La mesure que nous proposons n'est pas contradictoire avec la justice de proximité. La justice de proximité implique que l'on puisse trouver un juge d'instance pour de petits conflits au quotidien ; elle implique qu'il y ait des maisons de justice là où il n'y a pas de juge d'instance ; mais elle n'impose pas qu'il y ait partout un juge d'instruction.

Les juges d'instruction ont des missions bien définies.

Ils n'instruisent que 7 % ou 8 % des affaires qui viennent devant le juge pénal, et ce chiffre montre bien qu'il faut les regrouper dans des lieux-centres où ils puissent travailler en collaboration.

M. le président.

La parole est à Mme la garde des sceaux.

Mme la garde des sceaux.

Nous avons déjà eu en première lecture un débat sur l'amendement présenté par

Mme Lazerges, auquel je suis très favorable.

C et amendement permet au juge d'instruction confronté à des affaires complexes de travailler davantage en équipe, et c'est cela qui est important. D'ailleurs, c'est déjà le cas en matière de délinquance économique et financière : au sein des pôles financiers, nous adjoignons au juge d'instruction des assistants spécialisés qui lui permettent de sortir de sa solitude, pour traiter des dossiers extrêmement complexes, dont les éléments sont très difficiles à démêler et pour le traitement desquels le dialogue avec d'autres personnes peut, bien que celles-ci ne soient pas des magistrats, se révéler utile. S'agissant d'affaires graves et complexes, la logique conduit à encourager le travail en équipe, ce qui ne peut se faire, on le comprend, que si l'on procède à un certain regroupement.

Je connais le souci de M. Gerin d'avoir une justice de proximité, et une justice qui soit rendue pour les justiciables, notre organisation judiciaire n'étant pas seulement destinée à faciliter le travail des magistrats. Mais la mesure proposée n'est pas du tout incompatible avec ce souci car le justiciable confronté à un juge d'instruction a tout intérêt à ce que la décision soit prise aussi vite que possible pour sortir de cette période intermédiaire où une personne est, sans être jugée, mise en cause.

Le regroupement est, me semble-t-il, une incitation à rendre l'enquête plus rapide.

Nous appliquons déjà un tel système pour ce qui concerne les juges pour enfants.
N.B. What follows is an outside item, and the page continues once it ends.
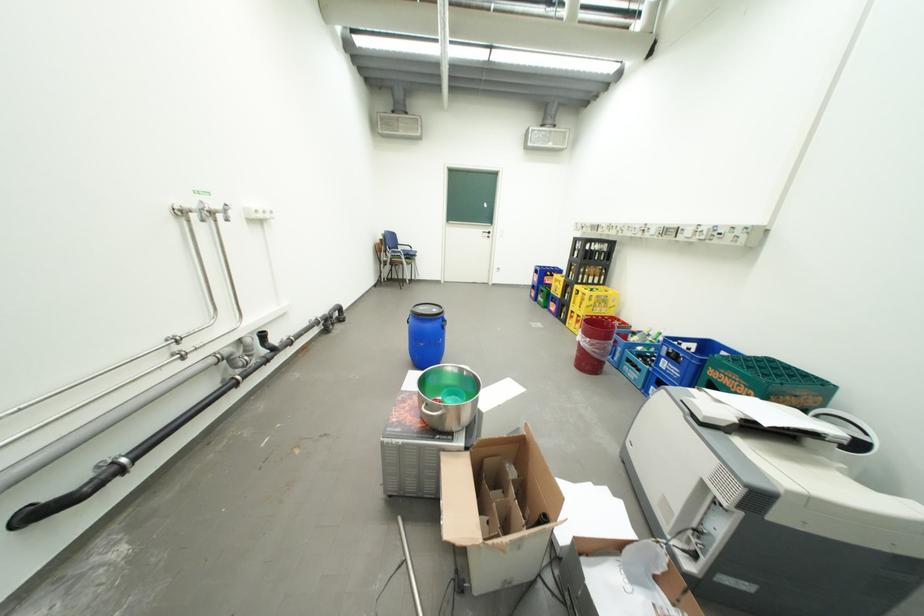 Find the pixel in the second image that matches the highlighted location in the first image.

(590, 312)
Aujourd'hui, il n'est pas prévu qu'il y ait un juge pour enfants dans chaque TGI.

Je m'oppose d'ailleurs aux demandes qui consistent à réclamer, pour mieux traiter la délinquance juvénile, un juge pour enfants.

On a donc intérêt aux regroupements.

Si l'on a plusieurs juges pour enfants dans un même TGI, ceux-ci pourront assurer des permanences, assurer une disponibilité vingt-quatre heures sur vingt-quatre, y compris pendant le week-end, et traiter immédiatement le cas du jeune qui aura mis le feu quelque part et que l'on ne devra pas laisser dans sa famille ou son quartier.
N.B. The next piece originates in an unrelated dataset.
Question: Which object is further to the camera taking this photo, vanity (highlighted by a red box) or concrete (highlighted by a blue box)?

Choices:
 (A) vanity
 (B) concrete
Je ne ferai pas ce raisonnement pour toutes les affaires où le besoin de très grande proximité se fait sentir. Nous avons alors d'autres modes de traitement qui nous permettent de faire face à ce besoin, tant au niveau des tribunaux d'instance qu'à celui des maisons de la justice et du droit.

M. le président.

Je mets aux voix l'amendement no 116.

(L'amendement est adopté.)

M. le président.

En conséquence, l'article 10 B est rétabli et se trouve ainsi rédigé.

Article 10 C

M. le président.

Le Sénat a supprimé l'article 10

C. Mme Lazerges, rapporteuse, a présenté un amendement, no 117, ainsi rédigé :

« Rétablir l'article 10 C dans le texte suivant :

« La carte judiciaire sera révisée dans les deux a nnées qui suivent la publication de la loi no du renforçant la protection de la présomption d'innocence et les droits des victimes. »

La parole est à Mme la rapporteuse.

Mme Christine Lazerges, rapporteuse.

Cet amendement tend à rétablir l'article 10 C tel que l'avait adopté notre assemblée en première lecture et selon lequel la carte judiciaire devrait être révisée dans les deux années qui suivront la publication de la future loi.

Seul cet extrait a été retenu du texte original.